Shoes galore. Seven new black dresses, each of which looked identical to the last. Four leather jackets. Five winter coats. More makeup than she could use in years. Special soaps and moisturizers and cleansers and creams. Belts and scarves and gloves. Perfume. An eight-ounce bottle of bubble bath that cost $179. “I thought Faith might like that for Christmas,” she said unconvincingly.

“It’s February.”

“So? I like to shop all through the year.”

“Hadley, we can’t afford this!” he barked, and she folded her arms and stared at him patiently.

“Jack, we can. I know you’re on the stingy side, but that wasn’t how I was raised. Where I come from, a man takes care of his woman.”

“By take care of you mean go into debt?”

“Fine. I did a little retail therapy.”

“Maybe you should try the regular kind.”

“That was uncalled for,” she said. “You have no idea how lonely it is for me! You’re at work all day long!”

“People who work for a living generally work all day long, Hadley.”
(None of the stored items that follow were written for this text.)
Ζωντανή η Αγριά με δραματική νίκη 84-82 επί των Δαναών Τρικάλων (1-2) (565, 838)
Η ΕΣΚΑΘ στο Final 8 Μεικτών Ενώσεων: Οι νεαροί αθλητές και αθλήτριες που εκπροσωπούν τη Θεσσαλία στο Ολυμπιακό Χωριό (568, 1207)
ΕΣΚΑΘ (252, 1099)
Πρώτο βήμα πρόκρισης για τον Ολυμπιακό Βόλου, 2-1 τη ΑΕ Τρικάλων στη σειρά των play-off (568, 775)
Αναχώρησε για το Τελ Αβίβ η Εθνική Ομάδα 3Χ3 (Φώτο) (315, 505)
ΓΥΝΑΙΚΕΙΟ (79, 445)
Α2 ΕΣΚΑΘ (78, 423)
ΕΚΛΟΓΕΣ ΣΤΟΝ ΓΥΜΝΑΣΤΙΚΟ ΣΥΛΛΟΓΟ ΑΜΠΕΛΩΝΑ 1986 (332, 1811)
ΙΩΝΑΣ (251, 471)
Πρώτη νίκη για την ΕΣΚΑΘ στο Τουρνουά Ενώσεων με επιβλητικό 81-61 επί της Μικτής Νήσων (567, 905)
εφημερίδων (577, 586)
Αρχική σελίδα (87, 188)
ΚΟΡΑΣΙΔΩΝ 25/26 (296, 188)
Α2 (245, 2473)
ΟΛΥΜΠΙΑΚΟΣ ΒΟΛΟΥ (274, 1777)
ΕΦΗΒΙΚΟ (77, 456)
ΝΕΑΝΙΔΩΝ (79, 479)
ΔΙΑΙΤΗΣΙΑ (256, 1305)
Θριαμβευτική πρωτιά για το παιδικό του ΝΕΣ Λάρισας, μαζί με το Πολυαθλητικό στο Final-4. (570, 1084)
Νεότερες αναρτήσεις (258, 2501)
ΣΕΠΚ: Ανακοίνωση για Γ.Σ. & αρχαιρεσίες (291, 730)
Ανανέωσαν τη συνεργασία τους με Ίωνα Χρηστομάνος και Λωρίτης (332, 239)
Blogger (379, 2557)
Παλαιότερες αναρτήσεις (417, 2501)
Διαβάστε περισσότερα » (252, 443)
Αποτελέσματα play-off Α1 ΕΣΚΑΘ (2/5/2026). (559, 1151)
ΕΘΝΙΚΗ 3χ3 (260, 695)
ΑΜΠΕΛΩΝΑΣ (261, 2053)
“Well, you misled me, then! I thought you were—” She stopped abruptly

“You thought I was what?”

Rich. That’s what she’d thought. And he’d always thought he was—he paid his bills, owned a home, bought a new truck every 125,000 miles, didn’t have debt (until now) and put a modest amount in the stock market and savings.

But he wasn’t rich. Not by Hadley’s standards, anyway.

She looked straight ahead. “I thought you’d value our time together more.”

“How do I not value our time together, Hadley?”

“You always put your family first. You spend more time with your father than you do with me.”

“I work with my father.”

“That Mrs. Johnson growls at me any time I even look at her, and your sisters are horrible!”

“My sisters aren’t horrible, Mrs. Johnson growls at everyone and they’re not the reason you spent twenty thousand dollars on clothes.”

“You’re overreacting. I’m sorry you don’t think I’m worth it, after all I do to try to make you happy.” There was a challenge in her eyes.

“This is practically hoarding, and it’s money we don’t have.” He picked up a pair of long white gloves, the kind a woman would wear to...well, hell, he didn’t know. “You forged my signature on three credit card applications, which is illegal, for one, and for two, means your own credit must be shot to hell. You’re hiding things around the house because you know you shouldn’t be spending so much. This is not how a responsible adult behaves.”